EXTRACTED DATA:
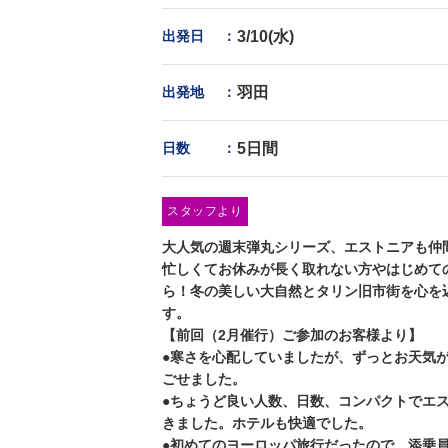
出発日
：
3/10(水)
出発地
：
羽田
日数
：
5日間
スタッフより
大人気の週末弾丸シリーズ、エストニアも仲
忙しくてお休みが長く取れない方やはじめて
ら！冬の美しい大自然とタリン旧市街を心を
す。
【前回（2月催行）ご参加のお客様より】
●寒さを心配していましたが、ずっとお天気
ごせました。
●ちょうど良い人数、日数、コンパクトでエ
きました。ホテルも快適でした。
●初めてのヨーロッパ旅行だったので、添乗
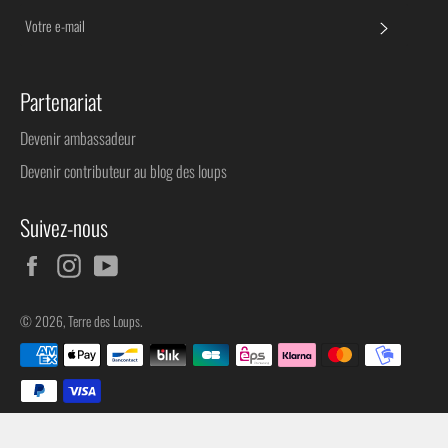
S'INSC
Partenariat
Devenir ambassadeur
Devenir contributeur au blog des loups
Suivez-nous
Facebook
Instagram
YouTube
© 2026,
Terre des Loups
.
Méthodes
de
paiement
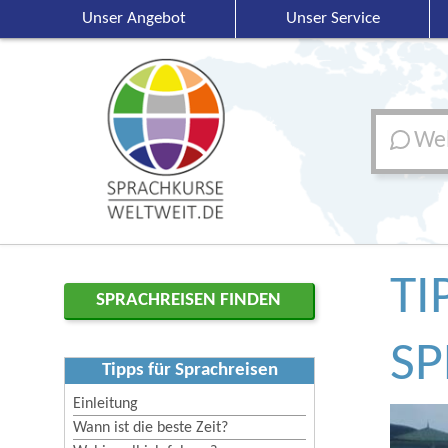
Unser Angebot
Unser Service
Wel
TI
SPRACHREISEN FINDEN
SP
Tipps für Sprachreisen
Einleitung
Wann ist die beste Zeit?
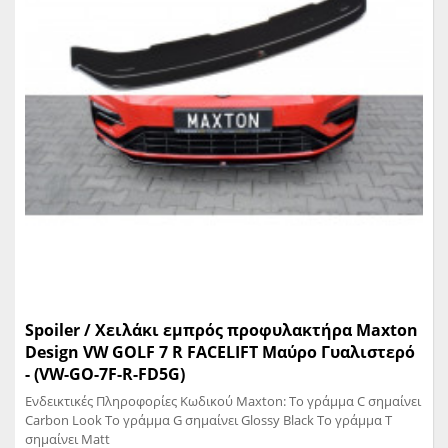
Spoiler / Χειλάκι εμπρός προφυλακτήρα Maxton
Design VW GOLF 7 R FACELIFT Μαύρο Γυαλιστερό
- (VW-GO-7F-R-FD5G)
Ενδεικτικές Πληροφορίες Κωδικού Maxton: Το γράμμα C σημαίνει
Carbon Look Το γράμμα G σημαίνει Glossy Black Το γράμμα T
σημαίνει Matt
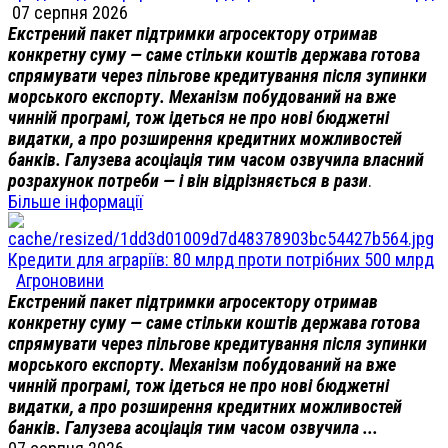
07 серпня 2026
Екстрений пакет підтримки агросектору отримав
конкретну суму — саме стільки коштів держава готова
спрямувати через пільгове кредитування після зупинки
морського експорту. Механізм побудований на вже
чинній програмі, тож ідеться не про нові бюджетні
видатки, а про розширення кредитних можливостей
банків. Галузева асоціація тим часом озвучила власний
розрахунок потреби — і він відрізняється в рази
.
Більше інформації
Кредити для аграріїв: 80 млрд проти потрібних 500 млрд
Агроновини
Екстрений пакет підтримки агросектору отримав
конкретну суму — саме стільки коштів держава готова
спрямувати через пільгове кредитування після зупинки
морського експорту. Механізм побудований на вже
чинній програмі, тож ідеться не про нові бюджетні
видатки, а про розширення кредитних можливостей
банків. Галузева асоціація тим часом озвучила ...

TASK OBJECTIVE: The copy must match the listing above exactly, except that it holds no pictures.

PROBLEM SOLUTION:
出発日
：
3/10(水)
出発地
：
羽田
日数
：
5日間
スタッフより
大人気の週末弾丸シリーズ、エストニアも仲
忙しくてお休みが長く取れない方やはじめて
ら！冬の美しい大自然とタリン旧市街を心を
す。
【前回（2月催行）ご参加のお客様より】
●寒さを心配していましたが、ずっとお天気
ごせました。
●ちょうど良い人数、日数、コンパクトでエ
きました。ホテルも快適でした。
●初めてのヨーロッパ旅行だったので、添乗
S'INSC
Partenariat
Devenir ambassadeur
Devenir contributeur au blog des loups
Suivez-nous
Facebook
Instagram
YouTube
© 2026,
Terre des Loups
.
Méthodes
de
paiement
Unser Angebot
Unser Service
Wel
TI
SPRACHREISEN FINDEN
SP
Tipps für Sprachreisen
Einleitung
Wann ist die beste Zeit?
Spoiler / Χειλάκι εμπρός προφυλακτήρα Maxton
Design VW GOLF 7 R FACELIFT Μαύρο Γυαλιστερό
- (VW-GO-7F-R-FD5G)
Ενδεικτικές Πληροφορίες Κωδικού Maxton: Το γράμμα C σημαίνει
Carbon Look Το γράμμα G σημαίνει Glossy Black Το γράμμα T
σημαίνει Matt
07 серпня 2026
Екстрений пакет підтримки агросектору отримав
конкретну суму — саме стільки коштів держава готова
спрямувати через пільгове кредитування після зупинки
морського експорту. Механізм побудований на вже
чинній програмі, тож ідеться не про нові бюджетні
видатки, а про розширення кредитних можливостей
банків. Галузева асоціація тим часом озвучила власний
розрахунок потреби — і він відрізняється в рази
.
Більше інформації
Кредити для аграріїв: 80 млрд проти потрібних 500 млрд
Агроновини
Екстрений пакет підтримки агросектору отримав
конкретну суму — саме стільки коштів держава готова
спрямувати через пільгове кредитування після зупинки
морського експорту. Механізм побудований на вже
чинній програмі, тож ідеться не про нові бюджетні
видатки, а про розширення кредитних можливостей
банків. Галузева асоціація тим часом озвучила ...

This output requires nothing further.